Bei der atypischen Versäuerung dagegen, verschiebt sich die Zusammensetzung der Hydrolyse-Bakterien. Die Anzahl der Propionsäure bildenden Bakterien nimmt zu und diese verstoffwechseln die organische Masse vermehrt zu Propionsäure.
Da die Propionsäure abbauenden Bakterien extrem langsame Stoffwechselungsraten haben, können diese die Propionsäure nicht schnell genug abbauen und der Gehalt steigt an.
Der Gehalt an Essigsäure steigt erst später an, wenn durch hohe Gehalte der Propionsäure, die essigsäureabbauenden Bakterien gehemmt werden.
Einen ähnlichen Effekt kennen wir aus der Rinderfütterung: Im Pansen der Milchkuh liegt bei ausgewogener Fütterung das Verhältnis von Essigsäure zu Propionsäure bei 2,5-3:1. Bei rohfaserreichen Rationen entwickeln sich die Bakterien besser, die Essigsäure produzieren.

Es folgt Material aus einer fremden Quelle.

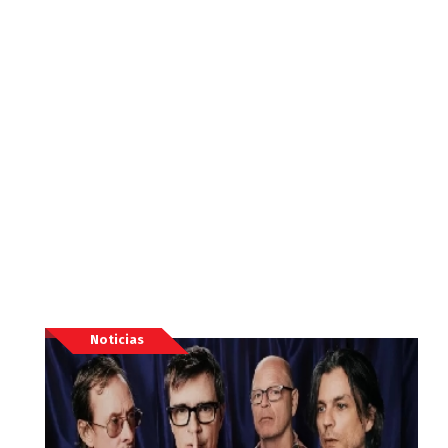
Noticias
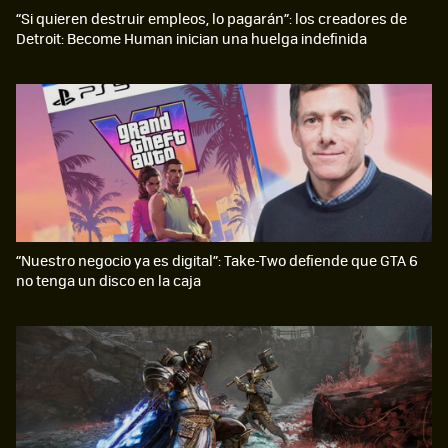
“Si quieren destruir empleos, lo pagarán”: los creadores de
Detroit: Become Human inician una huelga indefinida
“Nuestro negocio ya es digital”: Take-Two defiende que GTA 6
no tenga un disco en la caja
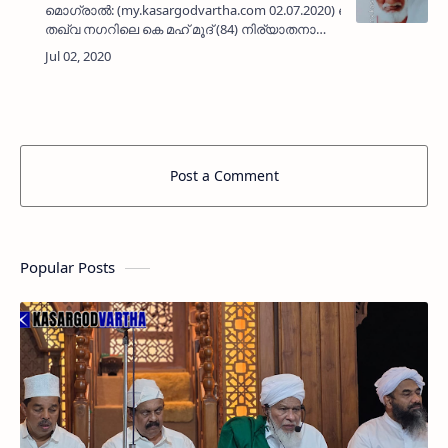
മൊഗ്രാല്‍: (my.kasargodvartha.com 02.07.2020) മൊഗ്രാല്‍
തഖ്വ നഗറിലെ കെ മഹ് മൂദ് (84) നിര്യാതനായി.
അജ്മീര്‍ ഉള്‍പ്പെടെയുള്ള ദര്‍ഗകളിലെ
നിത്യസന്ദര്‍ശകനായിരുന്നു.&nbs…
Post a Comment
Popular Posts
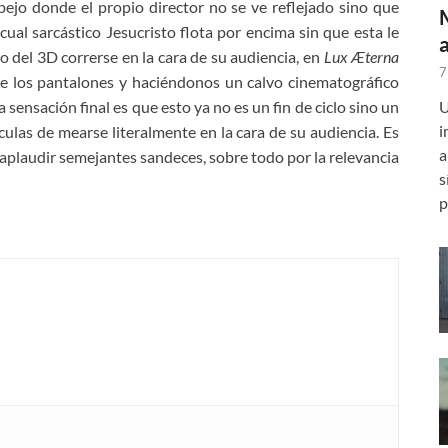
pejo donde el propio director no se ve reflejado sino que
cual sarcástico Jesucristo flota por encima sin que esta le
o del 3D correrse en la cara de su audiencia, en
Lux Æterna
7
se los pantalones y haciéndonos un calvo cinematográfico
U
a sensación final es que esto ya no es un fin de ciclo sino un
i
culas de mearse literalmente en la cara de su audiencia. Es
a
 aplaudir semejantes sandeces, sobre todo por la relevancia
s
p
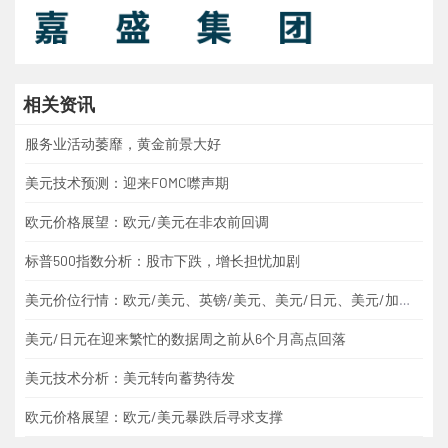
相关资讯
服务业活动萎靡，黄金前景大好
美元技术预测：迎来FOMC噤声期
欧元价格展望：欧元/美元在非农前回调
标普500指数分析：股市下跌，增长担忧加剧
美元价位行情：欧元/美元、英镑/美元、美元/日元、美元/加元、黄金
美元/日元在迎来繁忙的数据周之前从6个月高点回落
美元技术分析：美元转向蓄势待发
欧元价格展望：欧元/美元暴跌后寻求支撑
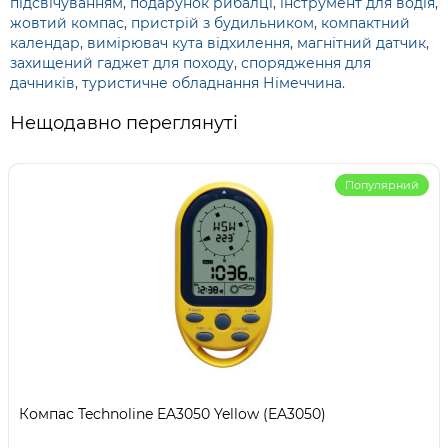
підсвічуванням
,
подарунок рибалці
,
інструмент для водія
,
жовтий компас
,
пристрій з будильником
,
компактний
календар
,
вимірювач кута відхилення
,
магнітний датчик
,
захищений гаджет для походу
,
спорядження для
дачників
,
туристичне обладнання Німеччина.
Нещодавно переглянуті
Популярний
Компас Technoline EA3050 Yellow (EA3050)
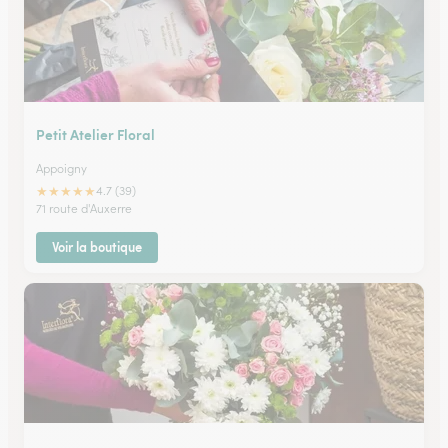
Petit Atelier Floral
Appoigny
★
★
★
★
★
4.7 (39)
71 route d'Auxerre
Voir la boutique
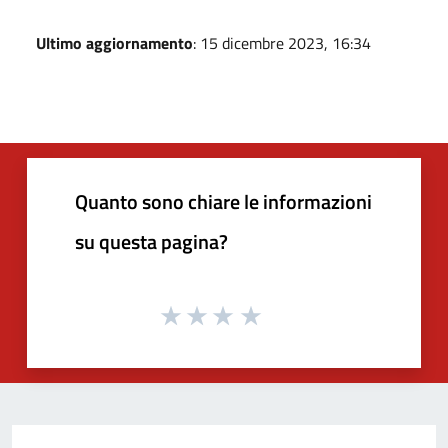
Ultimo aggiornamento
: 15 dicembre 2023, 16:34
Quanto sono chiare le informazioni
su questa pagina?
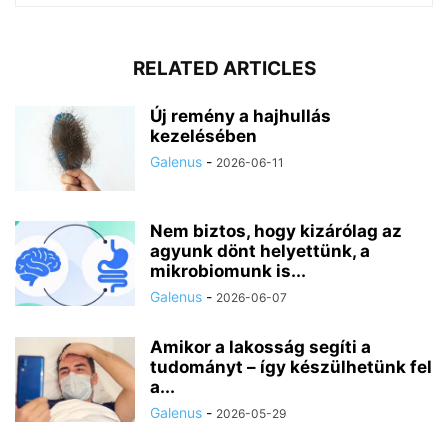
RELATED ARTICLES
Új remény a hajhullás
kezelésében
Galenus
-
2026-06-11
Nem biztos, hogy kizárólag az
agyunk dönt helyettünk, a
mikrobiomunk is...
Galenus
-
2026-06-07
Amikor a lakosság segíti a
tudományt – így készülhetünk fel
a...
Galenus
-
2026-05-29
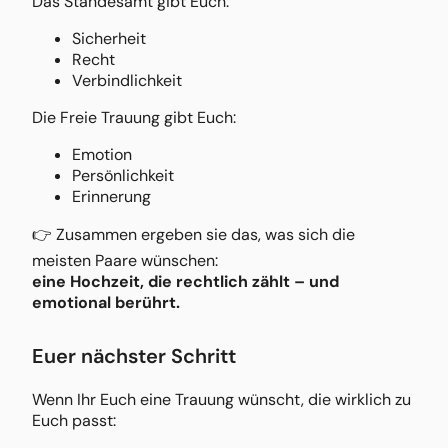
Das Standesamt gibt Euch:
Sicherheit
Recht
Verbindlichkeit
Die Freie Trauung gibt Euch:
Emotion
Persönlichkeit
Erinnerung
👉 Zusammen ergeben sie das, was sich die
meisten Paare wünschen:
eine Hochzeit, die rechtlich zählt – und
emotional berührt.
Euer nächster Schritt
Wenn Ihr Euch eine Trauung wünscht, die wirklich zu
Euch passt:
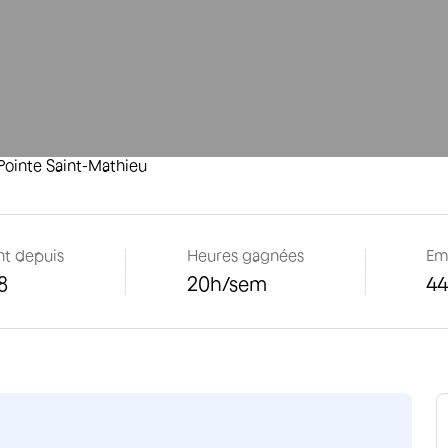
 Pointe Saint-Mathieu
nt depuis
Heures gagnées
Em
8
20
h/sem
4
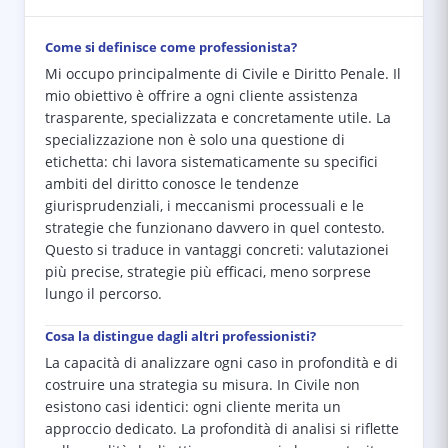
Come si definisce come professionista?
Mi occupo principalmente di Civile e Diritto Penale. Il
mio obiettivo è offrire a ogni cliente assistenza
trasparente, specializzata e concretamente utile. La
specializzazione non è solo una questione di
etichetta: chi lavora sistematicamente su specifici
ambiti del diritto conosce le tendenze
giurisprudenziali, i meccanismi processuali e le
strategie che funzionano davvero in quel contesto.
Questo si traduce in vantaggi concreti: valutazionei
più precise, strategie più efficaci, meno sorprese
lungo il percorso.
Cosa la distingue dagli altri professionisti?
La capacità di analizzare ogni caso in profondità e di
costruire una strategia su misura. In Civile non
esistono casi identici: ogni cliente merita un
approccio dedicato. La profondità di analisi si riflette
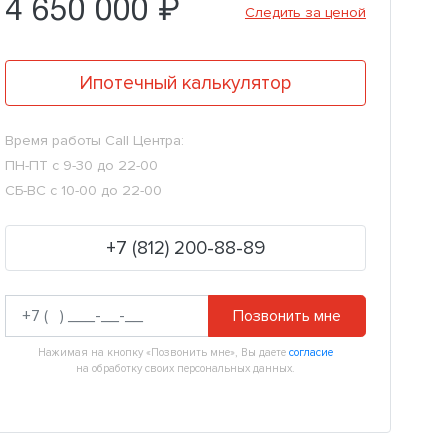
4 650 000 ₽
Следить за ценой
Ипотечный калькулятор
Время работы Call Центра:
ПН-ПТ с 9-30 до 22-00
СБ-ВС с 10-00 до 22-00
+7 (812) 200-88-89
Позвонить мне
Нажимая на кнопку «Позвонить мне», Вы даете
согласие
на обработку своих персональных данных.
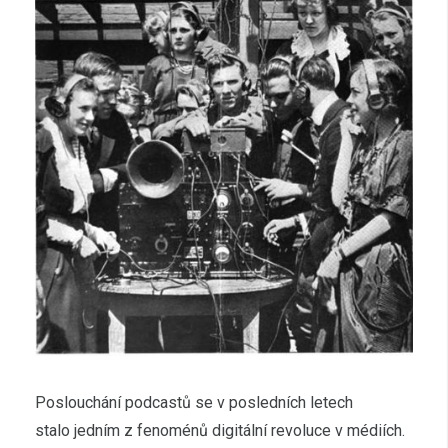
Poslouchání podcastů se v posledních letech
stalo jedním z fenoménů digitální revoluce v médiích.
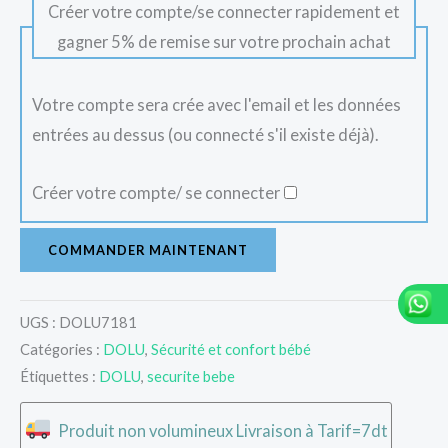
Créer votre compte/se connecter rapidement et
gagner 5% de remise sur votre prochain achat
Votre compte sera crée avec l'email et les données
entrées au dessus (ou connecté s'il existe déjà).
Créer votre compte/ se connecter
COMMANDER MAINTENANT
UGS :
DOLU7181
Catégories :
DOLU
,
Sécurité et confort bébé
Étiquettes :
DOLU
,
securite bebe
Produit non volumineux Livraison à Tarif=7dt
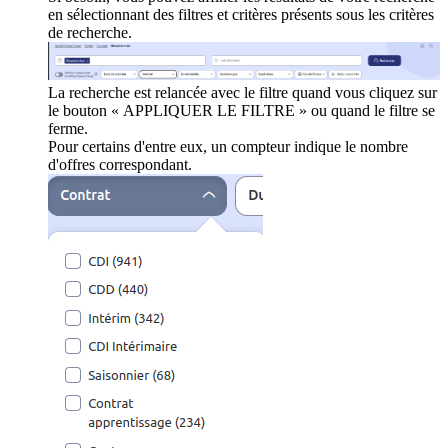
en sélectionnant des filtres et critères présents sous les critères
de recherche.
La recherche est relancée avec le filtre quand vous cliquez sur
le bouton « APPLIQUER LE FILTRE » ou quand le filtre se
ferme.
Pour certains d'entre eux, un compteur indique le nombre
d'offres correspondant.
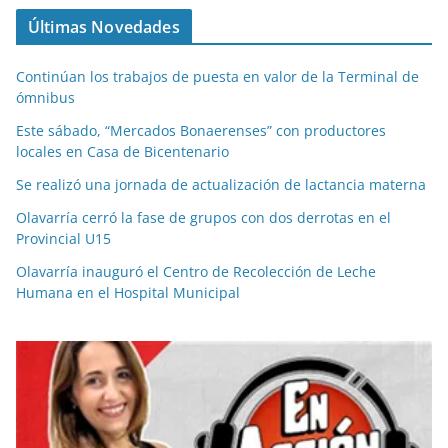
Últimas Novedades
Continúan los trabajos de puesta en valor de la Terminal de
ómnibus
Este sábado, “Mercados Bonaerenses” con productores
locales en Casa de Bicentenario
Se realizó una jornada de actualización de lactancia materna
Olavarría cerró la fase de grupos con dos derrotas en el
Provincial U15
Olavarría inauguró el Centro de Recolección de Leche
Humana en el Hospital Municipal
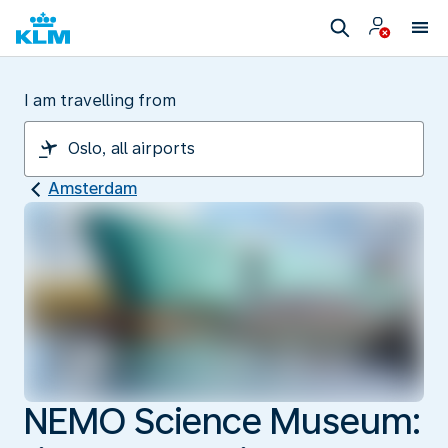
I am travelling from
Amsterdam
NEMO Science Museum:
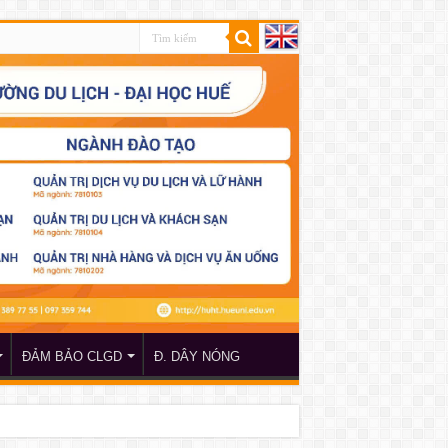
ĐẢM BẢO CLGD
Đ. DÂY NÓNG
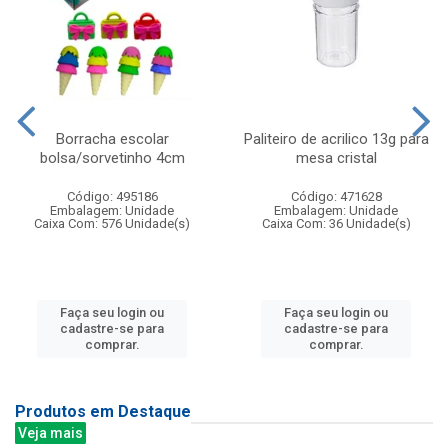
Borracha escolar
Paliteiro de acrilico 13g para
bolsa/sorvetinho 4cm
mesa cristal
Código: 495186
Código: 471628
Embalagem: Unidade
Embalagem: Unidade
Caixa Com: 576 Unidade(s)
Caixa Com: 36 Unidade(s)
Faça seu login ou
Faça seu login ou
cadastre-se para
cadastre-se para
comprar.
comprar.
Produtos em Destaque
Veja mais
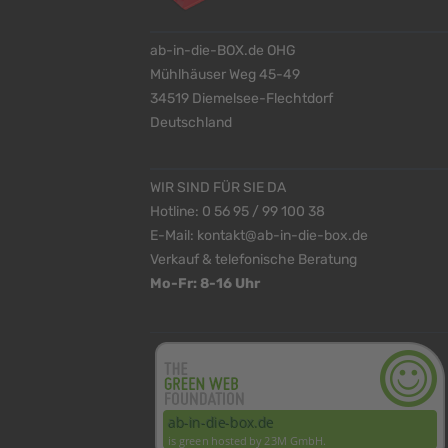
ab-in-die-BOX.de OHG
Mühlhäuser Weg 45-49
34519 Diemelsee-Flechtdorf
Deutschland
WIR SIND FÜR SIE DA
Hotline:
0 56 95 / 99 100 38
E-Mail:
kontakt@ab-in-die-box.de
Verkauf & telefonische Beratung
Mo-Fr: 8-16 Uhr
<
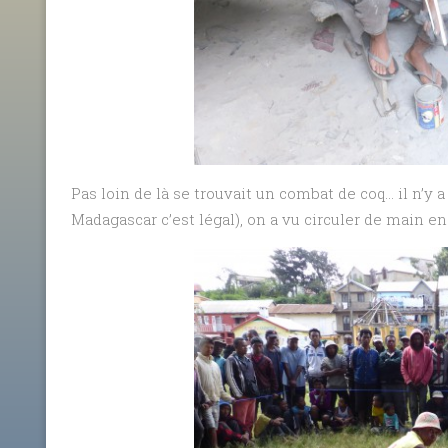
Pas loin de là se trouvait un combat de coq… il n’y 
Madagascar c’est légal), on a vu circuler de main en 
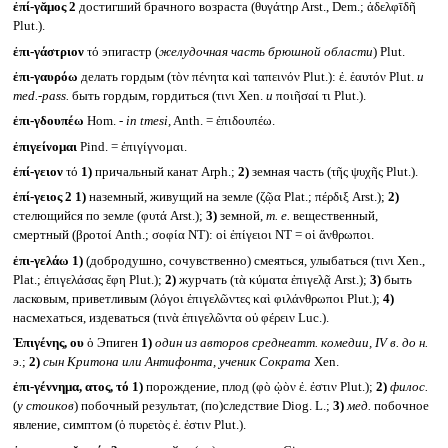
ἐπί-γᾰμος 2
достигший брачного возраста (θυγάτηρ Arst., Dem.; ἀδελφῑδῆ
Plut.).
ἐπι-γάστριον
τό эпигастр (
желудочная часть брюшной области
) Plut.
ἐπι-γαυρόω
делать гордым (τὸν πένητα καὶ ταπεινόν Plut.): ἐ. ἑαυτόν Plut.
и
med.-pass.
быть гордым, гордиться (τινι Xen.
и
ποιῆσαί τι Plut.).
ἐπι-γδουπέω
Hom. -
in tmesi,
Anth. = ἐπιδουπέω.
ἐπιγείνομαι
Pind. = ἐπιγίγνομαι.
ἐπί-γειον
τό
1)
причальный канат Arph.;
2)
земная часть (τῆς ψυχῆς Plut.).
ἐπί-γειος 2
1)
наземный, живущий на земле (ζῷα Plat.; πέρδιξ Arst.);
2)
стелющийся по земле (φυτά Arst.);
3)
земной,
т. е.
вещественный,
смертный (βροτοί Anth.; σοφία NT): οἱ ἐπίγειοι NT = οἱ ἄνθρωποι.
ἐπι-γελάω
1)
(добродушно, сочувственно) смеяться, улыбаться (τινι Xen.,
Plat.; ἐπιγελάσας ἔφη Plut.);
2)
журчать (τὰ κύματα ἐπιγελᾷ Arst.);
3)
быть
ласковым, приветливым (λόγοι ἐπιγελῶντες καὶ φιλάνθρωποι Plut.);
4)
насмехаться, издеваться (τινὰ ἐπιγελῶντα οὐ φέρειν Luc.).
Ἐπιγένης, ου
ὁ Эпиген
1)
один из авторов среднеатт. комедии,
IV
в. до н.
э.
;
2)
сын Критона или Антифонта, ученик Сократа
Xen.
ἐπι-γέννημα, ατος, τό
1)
порождение, плод (φὸ ᾠὸν ἐ. ἐστιν Plut.);
2)
филос.
(
у стоиков
) побочный результат, (по)следствие Diog. L.;
3)
мед.
побочное
явление, симптом (ὁ πυρετὸς ἐ. ἐστιν Plut.).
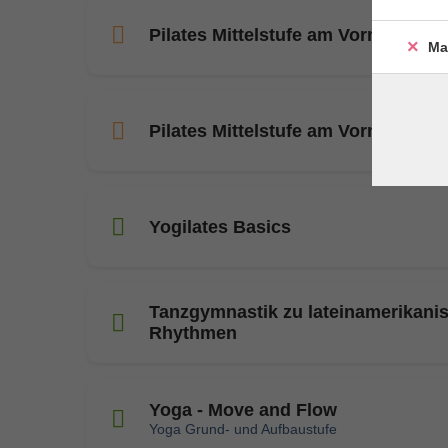
Pilates Mittelstufe am Vormittag
Ma
Pilates Mittelstufe am Vormittag
Yogilates Basics
Tanzgymnastik zu lateinamerikani
Rhythmen
Yoga - Move and Flow
Yoga Grund- und Aufbaustufe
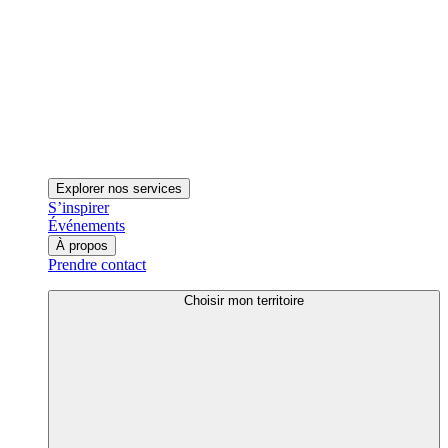
Explorer nos services
S’inspirer
Événements
À propos
Prendre contact
Choisir mon territoire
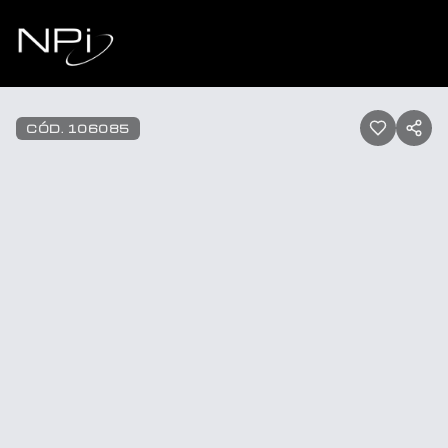
Pular para o conteúdo
1
/
22
CÓD.
106085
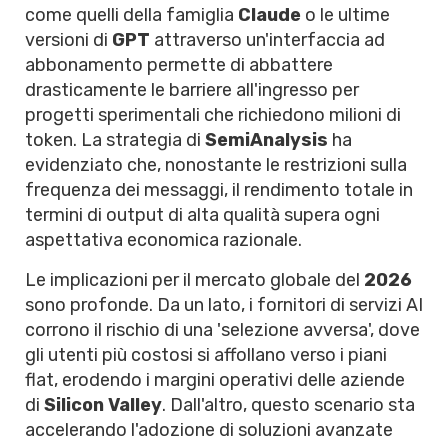
come quelli della famiglia
Claude
o le ultime
versioni di
GPT
attraverso un'interfaccia ad
abbonamento permette di abbattere
drasticamente le barriere all'ingresso per
progetti sperimentali che richiedono milioni di
token. La strategia di
SemiAnalysis
ha
evidenziato che, nonostante le restrizioni sulla
frequenza dei messaggi, il rendimento totale in
termini di output di alta qualità supera ogni
aspettativa economica razionale.
Le implicazioni per il mercato globale del
2026
sono profonde. Da un lato, i fornitori di servizi AI
corrono il rischio di una 'selezione avversa', dove
gli utenti più costosi si affollano verso i piani
flat, erodendo i margini operativi delle aziende
di
Silicon Valley
. Dall'altro, questo scenario sta
accelerando l'adozione di soluzioni avanzate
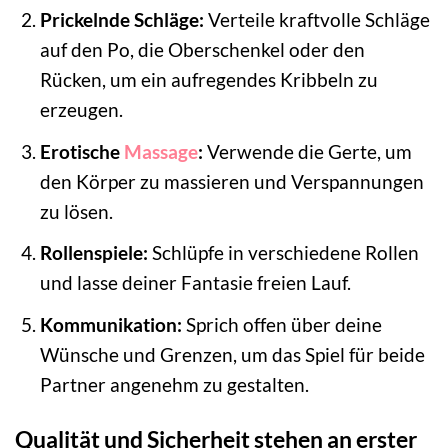
Prickelnde Schläge:
Verteile kraftvolle Schläge
auf den Po, die Oberschenkel oder den
Rücken, um ein aufregendes Kribbeln zu
erzeugen.
Erotische
Massage
:
Verwende die Gerte, um
den Körper zu massieren und Verspannungen
zu lösen.
Rollenspiele:
Schlüpfe in verschiedene Rollen
und lasse deiner Fantasie freien Lauf.
Kommunikation:
Sprich offen über deine
Wünsche und Grenzen, um das Spiel für beide
Partner angenehm zu gestalten.
Qualität und Sicherheit stehen an erster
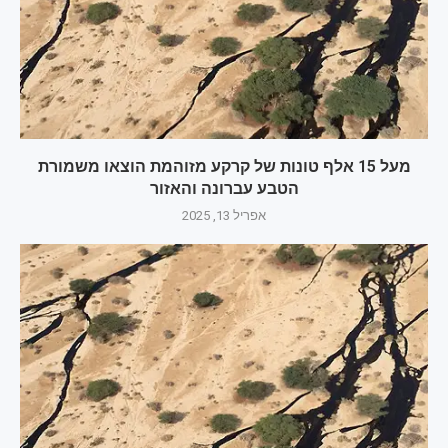
מעל 15 אלף טונות של קרקע מזוהמת הוצאו משמורת
הטבע עברונה והאזור
אפריל 13, 2025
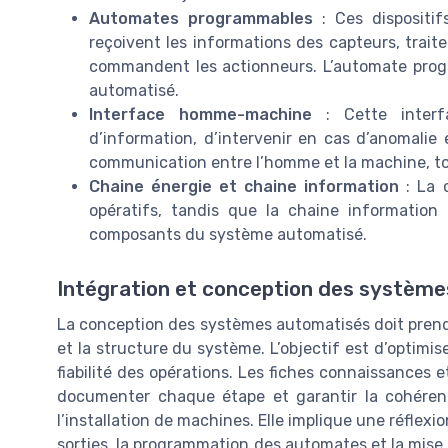
Automates programmables
: Ces dispositif
reçoivent les informations des capteurs, trait
commandent les actionneurs. L’automate pro
automatisé.
Interface homme-machine
: Cette interfa
d’information, d’intervenir en cas d’anomalie e
communication entre l’homme et la machine, tou
Chaine énergie et chaine information
: La 
opératifs, tandis que la chaine information 
composants du système automatisé.
Intégration et conception des systèm
La conception des systèmes automatisés doit prendr
et la structure du système. L’objectif est d’optimise
fiabilité des opérations. Les fiches connaissances e
documenter chaque étape et garantir la cohérenc
l’installation de machines. Elle implique une réflexio
sorties, la programmation des automates et la mise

Bei Rationen mit leicht verdaulichen Kohlenhydraten, die Bakterien, die mehr Propionsäure produzieren.
Ursachen:
Im Gegensatz zur Rinderfütterung wurde bei der Biogasanlage kein Zusammenhang zwischen leicht und schwerverdaulichen Substraten beobachtet, vielmehr konnten vier Auslöser gefunden werden:
- hohe Raumbelastungen, ab 7 kg TS/m³ im Fermenter.
- Temperaturen über 50° Celsius.
- hohe Ammonium-N Gehalte über 3,5% in der TM bzw. 35g/kg.
- Wenig freies Wasser.
Abhilfe:
Die Zusammensetzung der Biologie muss wieder Richtung Essigsäurebildung verschoben werden:
- Die Fütterung einstellen, bis auf Rindergülle und Rindermist
- Die Temperatur auf unter 50° Celsius senken.
- Wasser in den Fermenter einbringen.
- Ammoniak-Binder 1.0, Biofilm-Bilder oder Propionsäure-Abbauer verwenden.
- Evtl. kann langes und stärkeres Rühren die Propionsäurebildung hemmen, da dadurch Kohlendioxid ausgetrieben wird. Ein hoher Kohlendioxidpartialdruck fördert die Propionsäurebildung.
Nach zwei bis drei Tagen kann wieder langsam mit der Fütterung begonnen werden. Die Futtermenge sollte max 10% der ursprünglichen Menge betragen. Da auch die Propionsäurebakterien wieder Substrat bekommen und dann wieder Kohlendioxid erzeugen, kann es sein, dass der Methangehalt sinkt.
Ist die Biologie wieder Richtung Essigsäurebildung verschoben, kann einfach weitergefüttert werden.
Während die methanbildenden Bakterien die freie Essigsäure innerhalb weniger Tage abbauen und der Gehalt stetig sinkt, bleibt der Propionsäuregehalt im Fermenter über Wochen erhöht, da die Propionsäure nur langsam abgebaut wird.